*** Opening of Provided data ***

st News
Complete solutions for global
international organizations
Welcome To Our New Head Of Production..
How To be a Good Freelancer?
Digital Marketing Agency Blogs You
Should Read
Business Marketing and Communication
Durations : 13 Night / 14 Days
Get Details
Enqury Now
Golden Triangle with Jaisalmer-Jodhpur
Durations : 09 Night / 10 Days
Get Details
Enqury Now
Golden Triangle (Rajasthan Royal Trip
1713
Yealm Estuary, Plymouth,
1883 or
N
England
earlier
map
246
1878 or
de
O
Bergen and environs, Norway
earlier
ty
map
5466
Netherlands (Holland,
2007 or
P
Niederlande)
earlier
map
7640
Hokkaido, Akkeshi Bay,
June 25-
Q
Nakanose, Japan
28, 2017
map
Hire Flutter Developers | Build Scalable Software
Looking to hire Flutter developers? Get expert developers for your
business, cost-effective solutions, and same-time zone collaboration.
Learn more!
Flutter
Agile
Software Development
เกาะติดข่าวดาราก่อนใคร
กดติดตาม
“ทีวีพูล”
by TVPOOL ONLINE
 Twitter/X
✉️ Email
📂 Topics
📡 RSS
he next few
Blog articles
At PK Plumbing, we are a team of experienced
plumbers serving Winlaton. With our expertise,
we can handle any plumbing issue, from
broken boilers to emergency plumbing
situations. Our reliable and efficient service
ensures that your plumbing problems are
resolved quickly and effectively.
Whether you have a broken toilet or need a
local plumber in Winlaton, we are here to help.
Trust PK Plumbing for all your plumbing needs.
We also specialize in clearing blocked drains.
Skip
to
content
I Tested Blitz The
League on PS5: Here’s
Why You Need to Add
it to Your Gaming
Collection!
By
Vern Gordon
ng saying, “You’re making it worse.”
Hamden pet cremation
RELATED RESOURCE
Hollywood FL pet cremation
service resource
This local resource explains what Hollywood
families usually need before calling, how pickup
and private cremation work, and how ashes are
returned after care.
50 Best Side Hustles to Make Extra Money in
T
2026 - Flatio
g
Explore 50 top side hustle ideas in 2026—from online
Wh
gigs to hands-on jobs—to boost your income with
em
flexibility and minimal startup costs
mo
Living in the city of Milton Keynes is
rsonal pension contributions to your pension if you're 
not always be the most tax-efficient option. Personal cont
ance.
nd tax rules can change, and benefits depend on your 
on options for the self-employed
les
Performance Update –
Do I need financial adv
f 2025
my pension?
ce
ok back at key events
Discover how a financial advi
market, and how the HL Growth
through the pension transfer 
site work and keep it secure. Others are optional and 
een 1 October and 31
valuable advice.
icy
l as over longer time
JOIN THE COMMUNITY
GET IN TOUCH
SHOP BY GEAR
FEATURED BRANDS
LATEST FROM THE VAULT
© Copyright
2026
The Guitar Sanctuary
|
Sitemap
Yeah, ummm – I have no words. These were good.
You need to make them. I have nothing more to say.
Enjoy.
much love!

*** Close of Provided data ***

## Exercise
Every entry above should be transcribed exactly as it appears.

## Solution below
st News
Complete solutions for global
international organizations
Welcome To Our New Head Of Production..
How To be a Good Freelancer?
Digital Marketing Agency Blogs You
Should Read
Business Marketing and Communication
Durations : 13 Night / 14 Days
Get Details
Enqury Now
Golden Triangle with Jaisalmer-Jodhpur
Durations : 09 Night / 10 Days
Get Details
Enqury Now
Golden Triangle (Rajasthan Royal Trip
1713
Yealm Estuary, Plymouth,
1883 or
N
England
earlier
map
246
1878 or
de
O
Bergen and environs, Norway
earlier
ty
map
5466
Netherlands (Holland,
2007 or
P
Niederlande)
earlier
map
7640
Hokkaido, Akkeshi Bay,
June 25-
Q
Nakanose, Japan
28, 2017
map
Hire Flutter Developers | Build Scalable Software
Looking to hire Flutter developers? Get expert developers for your
business, cost-effective solutions, and same-time zone collaboration.
Learn more!
Flutter
Agile
Software Development
เกาะติดข่าวดาราก่อนใคร
กดติดตาม
“ทีวีพูล”
by TVPOOL ONLINE
 Twitter/X
✉️ Email
📂 Topics
📡 RSS
he next few
Blog articles
At PK Plumbing, we are a team of experienced
plumbers serving Winlaton. With our expertise,
we can handle any plumbing issue, from
broken boilers to emergency plumbing
situations. Our reliable and efficient service
ensures that your plumbing problems are
resolved quickly and effectively.
Whether you have a broken toilet or need a
local plumber in Winlaton, we are here to help.
Trust PK Plumbing for all your plumbing needs.
We also specialize in clearing blocked drains.
Skip
to
content
I Tested Blitz The
League on PS5: Here’s
Why You Need to Add
it to Your Gaming
Collection!
By
Vern Gordon
ng saying, “You’re making it worse.”
Hamden pet cremation
RELATED RESOURCE
Hollywood FL pet cremation
service resource
This local resource explains what Hollywood
families usually need before calling, how pickup
and private cremation work, and how ashes are
returned after care.
50 Best Side Hustles to Make Extra Money in
T
2026 - Flatio
g
Explore 50 top side hustle ideas in 2026—from online
Wh
gigs to hands-on jobs—to boost your income with
em
flexibility and minimal startup costs
mo
Living in the city of Milton Keynes is
rsonal pension contributions to your pension if you're 
not always be the most tax-efficient option. Personal cont
ance.
nd tax rules can change, and benefits depend on your 
on options for the self-employed
les
Performance Update –
Do I need financial adv
f 2025
my pension?
ce
ok back at key events
Discover how a financial advi
market, and how the HL Growth
through the pension transfer 
site work and keep it secure. Others are optional and 
een 1 October and 31
valuable advice.
icy
l as over longer time
JOIN THE COMMUNITY
GET IN TOUCH
SHOP BY GEAR
FEATURED BRANDS
LATEST FROM THE VAULT
© Copyright
2026
The Guitar Sanctuary
|
Sitemap
Yeah, ummm – I have no words. These were good.
You need to make them. I have nothing more to say.
Enjoy.
much love!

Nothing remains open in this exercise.